■ **What is being asked**: Count, in the data that follows, every line with the string "Scrum", and give that count as the whole reply.

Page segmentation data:
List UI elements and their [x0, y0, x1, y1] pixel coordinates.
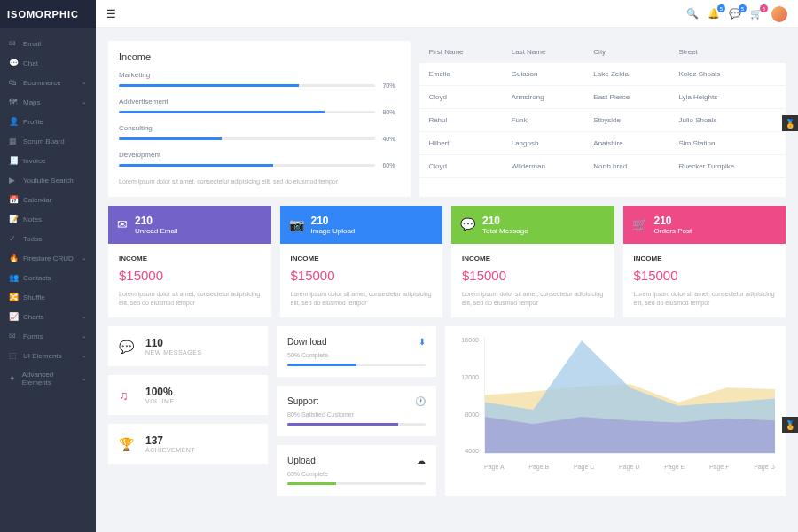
table-cell: Stbyside — [584, 109, 669, 132]
progress-bar — [119, 164, 375, 167]
sidebar-item-charts[interactable]: 📈Charts⌄ — [0, 307, 96, 326]
sidebar-menu: ✉Email💬Chat🛍Ecommerce⌄🗺Maps⌄👤Profile▦Scr… — [0, 28, 96, 532]
mini-number: 100% — [145, 386, 175, 398]
sidebar-icon: 🔥 — [9, 254, 18, 262]
chevron-down-icon: ⌄ — [82, 332, 87, 340]
x-tick: Page C — [574, 464, 594, 470]
progress-title: Support — [287, 396, 318, 406]
sidebar-label: Ecommerce — [23, 79, 61, 87]
stat-header[interactable]: ✉210Unread Email — [108, 206, 271, 244]
stat-icon: 📷 — [289, 217, 304, 231]
table-row[interactable]: HilbertLangoshAnaishireSim Station — [419, 132, 786, 155]
mini-number: 110 — [145, 337, 202, 349]
floating-badge-2[interactable]: 🏅 — [782, 417, 798, 433]
sidebar-label: Charts — [23, 313, 44, 321]
sidebar-item-notes[interactable]: 📝Notes — [0, 209, 96, 229]
progress-card: Upload☁65% Complete — [277, 445, 436, 496]
sidebar-item-email[interactable]: ✉Email — [0, 34, 96, 53]
sidebar-item-ecommerce[interactable]: 🛍Ecommerce⌄ — [0, 73, 96, 92]
progress-bar — [119, 137, 375, 140]
progress-pct: 40% — [382, 136, 400, 142]
chevron-down-icon: ⌄ — [82, 313, 87, 320]
table-header: Street — [669, 41, 786, 63]
y-tick: 12000 — [456, 374, 479, 380]
sidebar-item-scrum-board[interactable]: ▦Scrum Board — [0, 131, 96, 151]
progress-bar — [119, 111, 375, 113]
progress-subtitle: 50% Complete — [287, 352, 426, 358]
sidebar-item-firestore-crud[interactable]: 🔥Firestore CRUD⌄ — [0, 248, 96, 268]
brand-logo[interactable]: ISOMORPHIC — [0, 0, 96, 28]
sidebar-item-todos[interactable]: ✓Todos — [0, 229, 96, 248]
table-header: Last Name — [503, 41, 585, 63]
table-card: First NameLast NameCityStreetEmeliaGulas… — [419, 41, 786, 197]
table-row[interactable]: EmeliaGulasonLake ZeldaKolez Shoals — [419, 63, 786, 86]
sidebar-icon: ✉ — [9, 332, 18, 340]
y-tick: 8000 — [456, 411, 479, 418]
table-cell: Gulason — [503, 63, 585, 86]
sidebar-icon: 🗺 — [9, 98, 18, 106]
progress-pct: 70% — [382, 82, 400, 89]
stat-number: 210 — [135, 215, 177, 227]
stat-subtitle: Orders Post — [654, 227, 692, 235]
sidebar-label: Advanced Elements — [22, 371, 76, 387]
sidebar-item-invoice[interactable]: 🧾Invoice — [0, 151, 96, 170]
x-tick: Page A — [484, 464, 505, 470]
sidebar-label: Scrum Board — [23, 137, 65, 145]
sidebar-item-profile[interactable]: 👤Profile — [0, 112, 96, 131]
avatar[interactable] — [771, 6, 787, 22]
stat-header[interactable]: 🛒210Orders Post — [623, 206, 786, 244]
table-row[interactable]: CloydWildermanNorth bradRuecker Turnpike — [419, 155, 786, 178]
sidebar-item-ui-elements[interactable]: ⬚UI Elements⌄ — [0, 346, 96, 365]
stat-header[interactable]: 💬210Total Message — [451, 206, 614, 244]
sidebar-item-calendar[interactable]: 📅Calendar — [0, 190, 96, 209]
cart-icon[interactable]: 🛒5 — [750, 8, 763, 20]
sidebar-item-chat[interactable]: 💬Chat — [0, 53, 96, 73]
stat-header[interactable]: 📷210Image Upload — [280, 206, 443, 244]
progress-title: Upload — [287, 456, 316, 466]
progress-icon: ☁ — [417, 456, 426, 466]
progress-label: Consulting — [119, 124, 400, 132]
mini-label: VOLUME — [145, 398, 175, 404]
sidebar-item-contacts[interactable]: 👥Contacts — [0, 268, 96, 287]
progress-label: Addvertisement — [119, 98, 400, 106]
income-footer-text: Lorem ipsum dolor sit amet, consectetur … — [119, 177, 400, 186]
sidebar-label: Email — [23, 40, 41, 48]
table-cell: Kolez Shoals — [669, 63, 786, 86]
sidebar-item-forms[interactable]: ✉Forms⌄ — [0, 326, 96, 346]
sidebar-item-maps[interactable]: 🗺Maps⌄ — [0, 92, 96, 112]
table-cell: Sim Station — [669, 132, 786, 155]
sidebar-icon: 👥 — [9, 273, 18, 282]
chevron-down-icon: ⌄ — [82, 254, 87, 262]
chevron-down-icon: ⌄ — [82, 375, 87, 382]
sidebar-label: Firestore CRUD — [23, 254, 74, 262]
progress-card: Download⬇50% Complete — [277, 326, 436, 377]
sidebar-icon: 👤 — [9, 117, 18, 126]
floating-badge[interactable]: 🏅 — [782, 115, 798, 131]
stat-number: 210 — [482, 215, 528, 227]
sidebar-item-shuffle[interactable]: 🔀Shuffle — [0, 287, 96, 307]
sidebar-item-youtube-search[interactable]: ▶Youtube Search — [0, 170, 96, 190]
mini-stat-card: 🏆137ACHIEVEMENT — [108, 424, 268, 464]
search-icon[interactable]: 🔍 — [686, 8, 699, 20]
progress-bar — [287, 364, 426, 366]
sidebar-item-advanced-elements[interactable]: ✦Advanced Elements⌄ — [0, 365, 96, 392]
table-row[interactable]: RahulFunkStbysideJulio Shoals — [419, 109, 786, 132]
sidebar-icon: 📝 — [9, 215, 18, 223]
mini-stat-card: 💬110NEW MESSAGES — [108, 326, 268, 366]
content: Income Marketing70%Addvertisement80%Cons… — [96, 28, 798, 532]
table-row[interactable]: CloydArmstrongEast PierceLyla Heights — [419, 86, 786, 109]
sidebar-icon: ▶ — [9, 176, 18, 184]
messages-icon[interactable]: 💬5 — [729, 8, 741, 20]
hamburger-icon[interactable]: ☰ — [106, 8, 116, 20]
table-cell: Hilbert — [419, 132, 502, 155]
mini-stat-card: ♫100%VOLUME — [108, 375, 268, 415]
y-tick: 4000 — [456, 448, 479, 454]
chevron-down-icon: ⌄ — [82, 98, 87, 106]
table-cell: Julio Shoals — [669, 109, 786, 132]
table-cell: East Pierce — [584, 86, 669, 109]
progress-label: Development — [119, 151, 400, 159]
sidebar-icon: ✓ — [9, 234, 18, 243]
sidebar-label: Notes — [23, 215, 42, 223]
x-tick: Page E — [664, 464, 685, 470]
notifications-icon[interactable]: 🔔5 — [708, 8, 720, 20]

■ **Answer space**: 2